There are NorCal clubs who have not adopted this type of course. UFO is one. The organizers have a very limited perspective, by their own choice. They also have a really strong “anti SCCA” passion and stubbornly refuse to do anythin SCCA does, “just because.” I don’t think current GGC management, or some regions of PCA, are actively choosing to not try different things, I think it is Northern California autocross history and just not being exposed to the way that autocrossing tends to be going nationally. I see videos from all over the country, marque clubs, autocross clubs, etc. and I only see courses completely lined with cones in Northern California.
In addition to cone usage, I really don’t think I ever see slaloms at 40-50 feet anywhere but at GGC and a few local PCA events. Most people just don’t enjoy them, in addition to the exposure problem I mentioned in a previous post.

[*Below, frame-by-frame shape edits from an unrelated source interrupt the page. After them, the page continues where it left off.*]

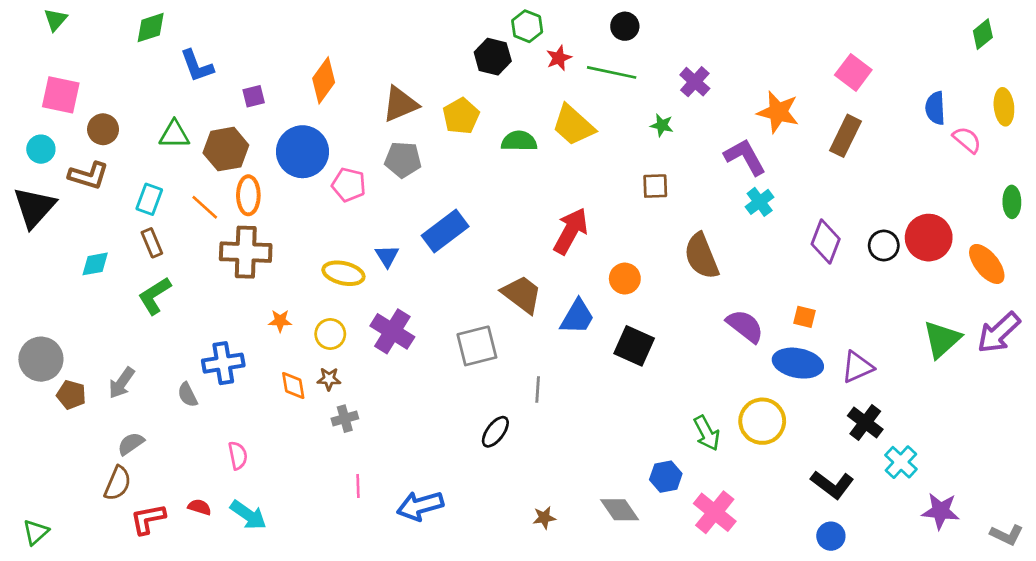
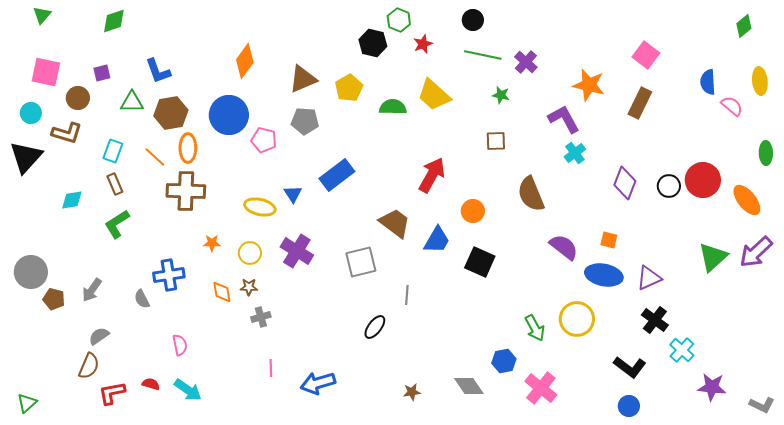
blue L-shape: (197, 66) -> (158, 71), moved
green line: (612, 72) -> (483, 55), moved
purple square: (254, 96) -> (102, 73), moved

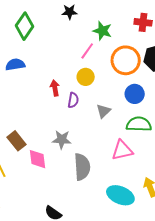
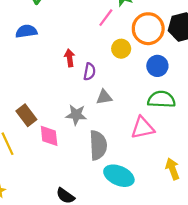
yellow circle: (86, 77) -> (121, 49), moved
gray triangle: (104, 111) -> (104, 97), moved, turned 35
cyan ellipse: (120, 195) -> (119, 176), moved

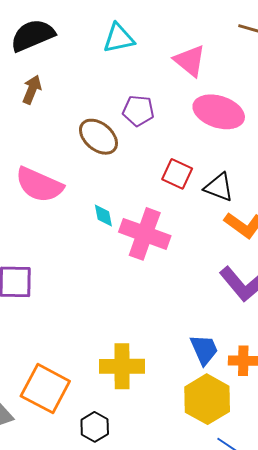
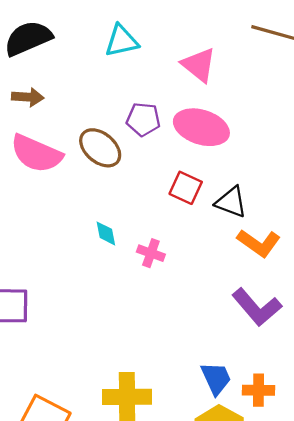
brown arrow: (32, 90) -> (28, 97), turned 72
pink ellipse: (219, 112) -> (201, 127), moved
pink semicircle: (39, 185) -> (36, 154), moved
pink cross: (145, 234) -> (151, 253), size x0.5

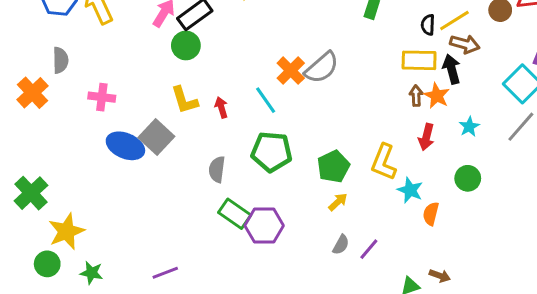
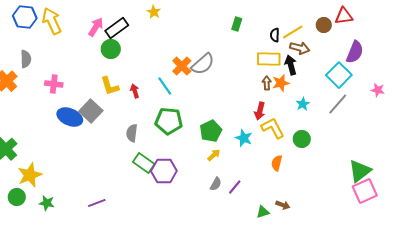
orange star: (437, 96) -> (281, 83), turned 30
red arrow: (426, 137) -> (260, 111), moved
yellow L-shape: (384, 162) -> (273, 128), moved, turned 130
cyan star: (410, 190) -> (244, 138), moved

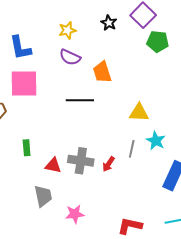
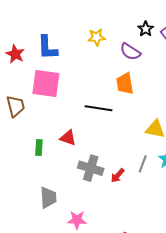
black star: (109, 23) -> (146, 29), moved
purple semicircle: (70, 57) -> (130, 52), moved
red triangle: (53, 165) -> (68, 138), moved

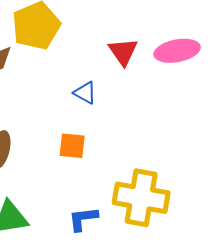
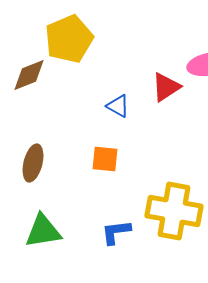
red triangle: (123, 52) -> (166, 87), moved, turned 32

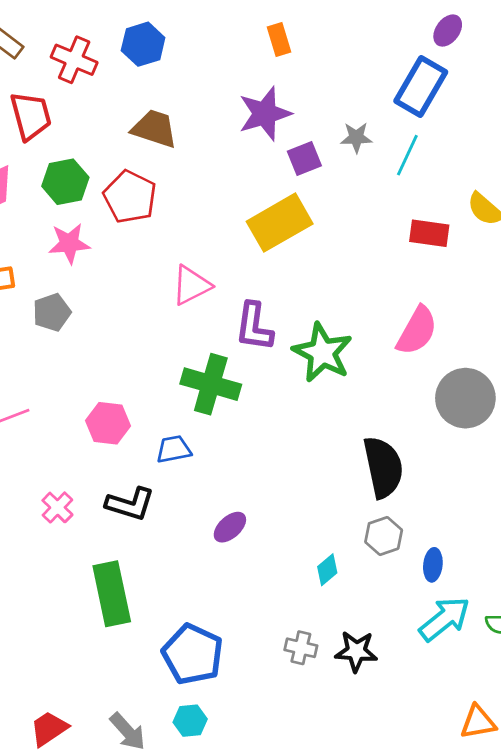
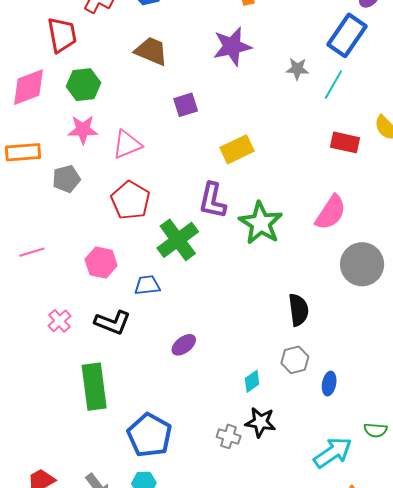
purple square: (304, 158) -> (186, 105), moved
red pentagon: (130, 197) -> (130, 200), moved
yellow rectangle: (280, 223) -> (237, 149), moved, size x0.7
pink triangle: (191, 285) -> (127, 144), moved
green cross: (211, 384) -> (178, 240), turned 33
black semicircle: (383, 467) -> (298, 310), size x0.7
cyan arrow: (444, 619) -> (333, 453), moved
black star: (356, 651) -> (260, 422), moved

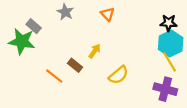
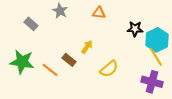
orange triangle: (108, 14) -> (99, 13), turned -40
black star: (169, 23) -> (135, 29), moved
green star: (22, 41) -> (22, 62), moved

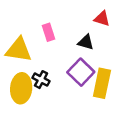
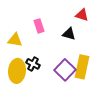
yellow triangle: (19, 50) -> (15, 40), size x0.7
purple square: (81, 72) -> (65, 70), moved

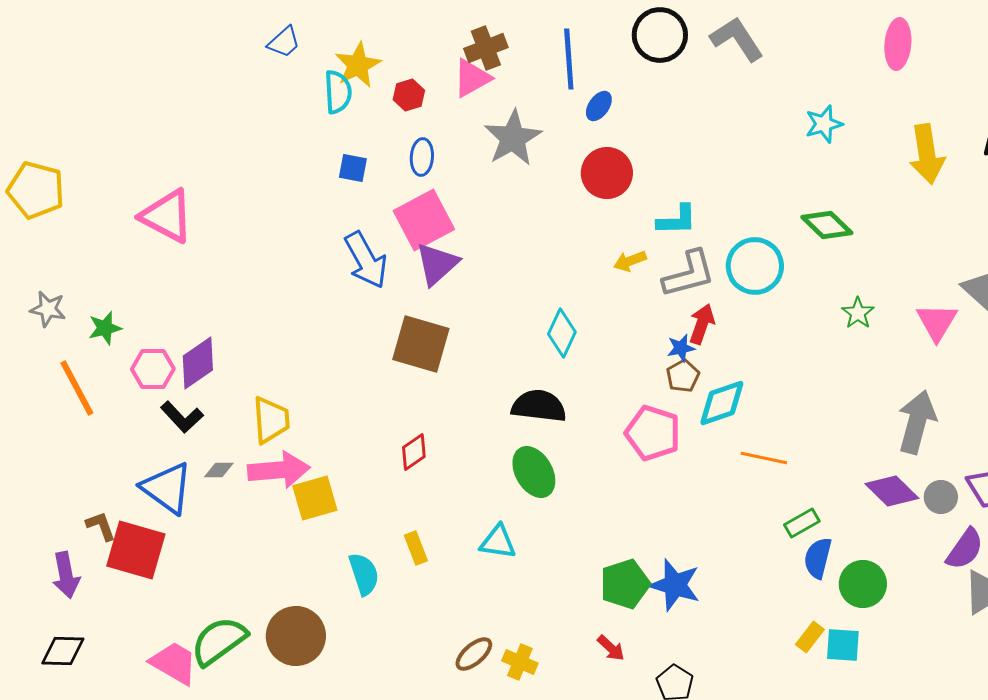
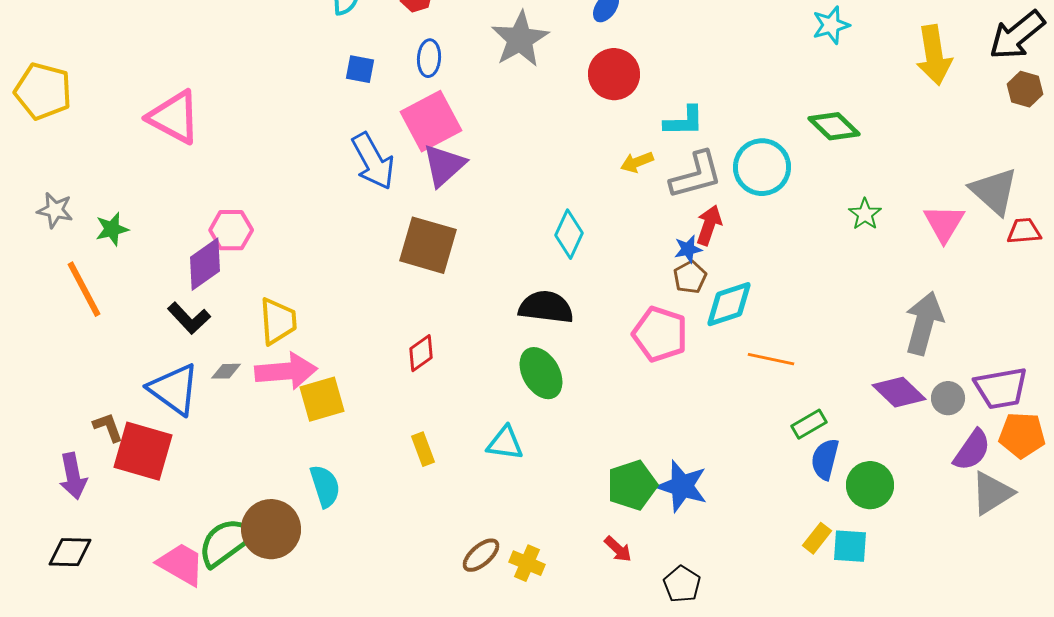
pink hexagon: (153, 369) -> (231, 230), moved
cyan semicircle: (364, 574) -> (325, 486), moved
brown circle: (296, 636) -> (271, 529), moved

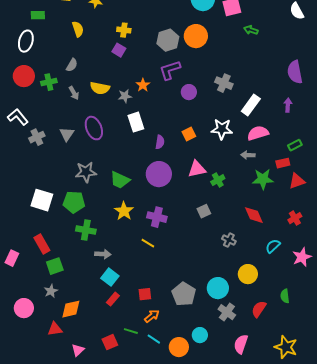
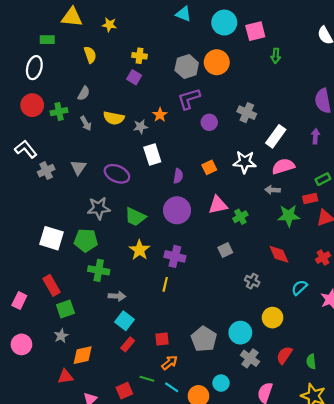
green arrow: (251, 30) -> (276, 56), turned -104
purple ellipse: (94, 128) -> (117, 174), moved, turned -45
yellow line: (148, 243) -> (165, 284), turned 72
green semicircle: (285, 296) -> (311, 362), moved
pink circle: (24, 308) -> (21, 344), moved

Jeff and Jack, thank you for listening. We can continue to work on this and make an even stronger program. I’d love to see you give an AAS course a try. I think it will open your eyes.
Charlie
Charlie DavisParticipantJack, courses don’t have to have 50 foot slaloms to be safe. More cones are hit in 50 foot slaloms than in slaloms with longer spacing. More cones hit = more worker exposure to being hit by the next car. Too many cones to hit in other areas of course design is the same exact issue. GGC has some of the busiest course workers I see anywhere. We are exposing them to unnecessary risk by our course designs. Your “blowing through a wall” analogy doesn’t work. There shouldn’t be a worker station in a place where that is a problem. A wall is on the outside of a turn and you don’t put worker stations there.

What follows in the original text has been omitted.